[Required action]: Lines of the listing that contain "lượng" need to be copied.

[Record set]:
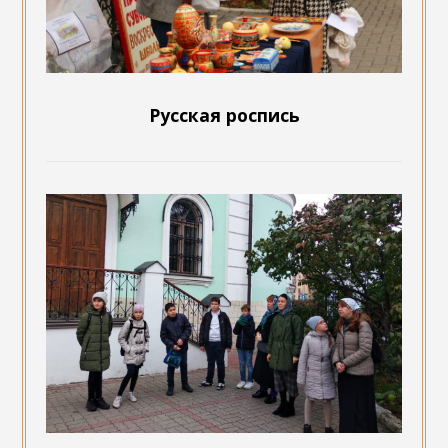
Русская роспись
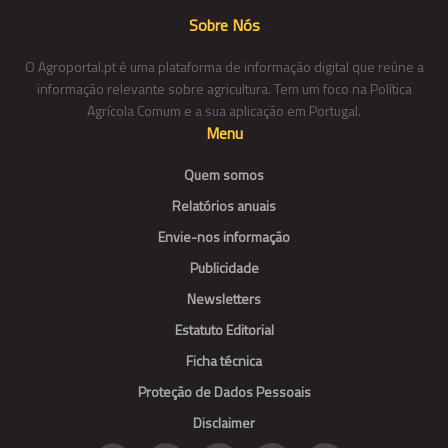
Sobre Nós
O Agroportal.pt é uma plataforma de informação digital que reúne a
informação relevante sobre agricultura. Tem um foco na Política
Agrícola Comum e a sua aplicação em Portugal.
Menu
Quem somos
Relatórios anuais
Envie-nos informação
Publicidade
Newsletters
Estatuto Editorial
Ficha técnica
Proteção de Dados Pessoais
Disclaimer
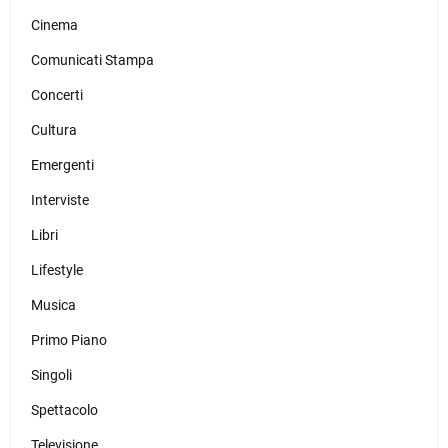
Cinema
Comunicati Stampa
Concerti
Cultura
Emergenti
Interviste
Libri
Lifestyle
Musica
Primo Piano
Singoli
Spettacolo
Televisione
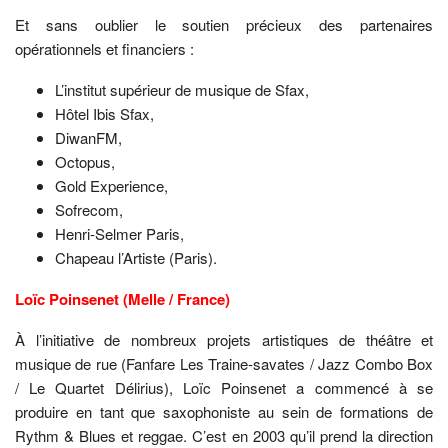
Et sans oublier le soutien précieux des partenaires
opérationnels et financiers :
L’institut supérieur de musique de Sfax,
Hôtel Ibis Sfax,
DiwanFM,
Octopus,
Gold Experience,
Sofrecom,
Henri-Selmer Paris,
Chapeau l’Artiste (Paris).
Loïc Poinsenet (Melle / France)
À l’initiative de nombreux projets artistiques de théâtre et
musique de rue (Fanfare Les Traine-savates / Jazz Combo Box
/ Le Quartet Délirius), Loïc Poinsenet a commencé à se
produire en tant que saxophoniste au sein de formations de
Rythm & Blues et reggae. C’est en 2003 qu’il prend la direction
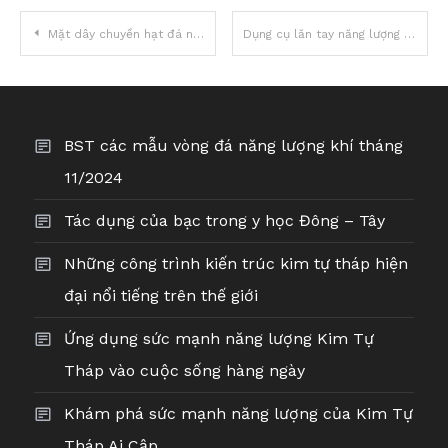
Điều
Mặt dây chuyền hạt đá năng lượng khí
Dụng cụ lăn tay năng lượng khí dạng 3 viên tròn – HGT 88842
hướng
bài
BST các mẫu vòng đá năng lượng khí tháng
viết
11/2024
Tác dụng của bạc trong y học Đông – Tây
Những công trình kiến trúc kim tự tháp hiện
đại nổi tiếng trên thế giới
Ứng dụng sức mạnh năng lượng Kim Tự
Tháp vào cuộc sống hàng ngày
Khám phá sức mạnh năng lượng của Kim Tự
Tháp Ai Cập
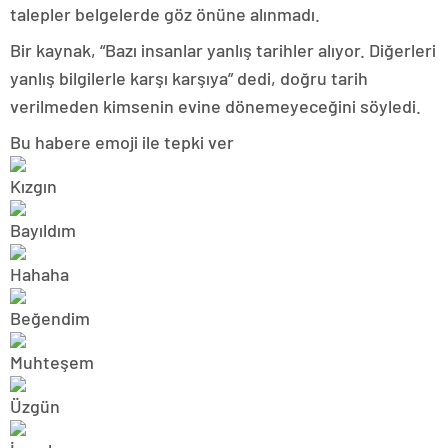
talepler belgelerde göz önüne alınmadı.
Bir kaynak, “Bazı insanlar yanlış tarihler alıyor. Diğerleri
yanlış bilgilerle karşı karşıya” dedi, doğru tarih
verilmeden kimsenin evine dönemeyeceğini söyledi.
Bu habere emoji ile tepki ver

[Response area]:
Mặt dây chuyền hạt đá năng lượng khí
Dụng cụ lăn tay năng lượng khí dạng 3 viên tròn – HGT 88842
BST các mẫu vòng đá năng lượng khí tháng
Ứng dụng sức mạnh năng lượng Kim Tự
Khám phá sức mạnh năng lượng của Kim Tự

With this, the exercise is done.